Mi fa paura leggere dell’avanzamento della legislazione sul fine vita. Mi fa paura perché mi interroga nel profondo, mi chiede conto del mio fratello sofferente, a cui non riesco a stare vicino come si dovrebbe, come sarebbe giusto per lui e soprattutto per me, che da lui acquisto consapevolezza della mia fragile umanità. Non mi sento in grado di accettare la possibilità di dare a qualcuno il diritto a morire. Lo so, ognuno di noi si sente padrone della propria esistenza – e forse lo è – e crede di poterla gestire come meglio può, ma a me stringe il cuore pensare alla solitudine immensa di chi, immerso nel suo più profondo dolore, fisico o psichico, chiede di poter interrompere la propria vita. E noi? Dove siamo noi, gli altri, i sani che non siamo capaci di prenderci cura di lui, di abbracciargli l’anima, di fargli sentire il nostro amore? È veramente questo che vogliamo? Dare a tutti il diritto di scegliere se vivere o morire? Ma questo è davvero il cambiamento, la crescita, il progresso che stiamo cercando e che ci rende civili? Non mi riconosco in una società che sembra aver perso ogni riferimento al concetto di vita come dono, come regalo straordinario di un Dio che ci ama e ci accompagna soprattutto nel buio della sofferenza.
Più che una vittoria dei diritti questa legislazione mi sembra un’orgia dell’autodeterminazione, dell’autosufficienza.

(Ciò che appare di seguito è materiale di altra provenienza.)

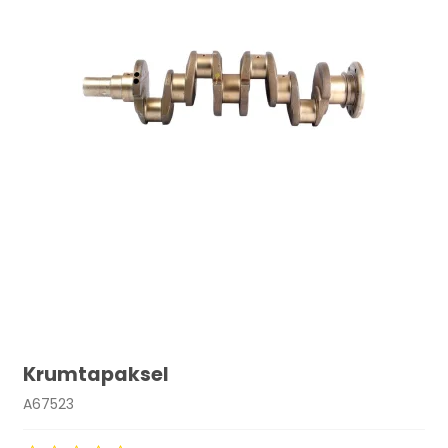
Krumtapaksel
A67523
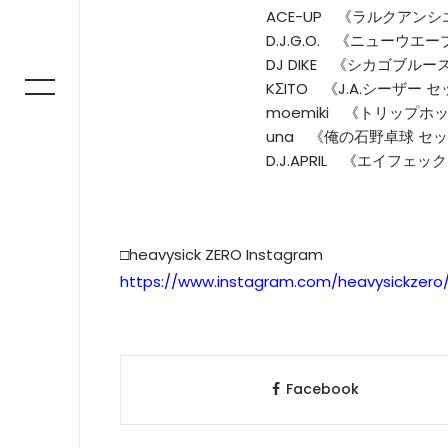
ACE-UP 《ラルクアンシ
D.J.G.O. 《ニューウエ
DJ DIKE 《シカゴブルー
KΣITO 《J.A.シーザー 
moemiki 《トリップホ
una 《俺の石野卓球 セ
D.J.APRIL 《エイフェ
□heavysick ZERO Instagram
https://www.instagram.com/heavysickzero
Facebook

Dell’uomo che guarda alla vita come percorso costellato solo da momenti felici, perché nel momento più triste quella vita si può scegliere di non viverla, di rinunciarvi. È come se l’esistenza avesse senso solo quando è bella e facile: la malattia, il dolore, la fragilità in una società che premia l’efficienza non sono concepibili. Il diritto a morire in questo modo diventa semplicemente una vuota corsa a non soffrire. In questo modo diventa accettabile aiutare a morire invece che aiutare a vivere e stare accanto a chi non è più efficiente, autonomo, forte e capace di gestirsi.
Siamo ormai parte di un contesto sociale che non ha la necessaria attenzione per i deboli, che li schiaccia e li accompagna verso scelte dettate solo dalla paura del dolore e della solitudine.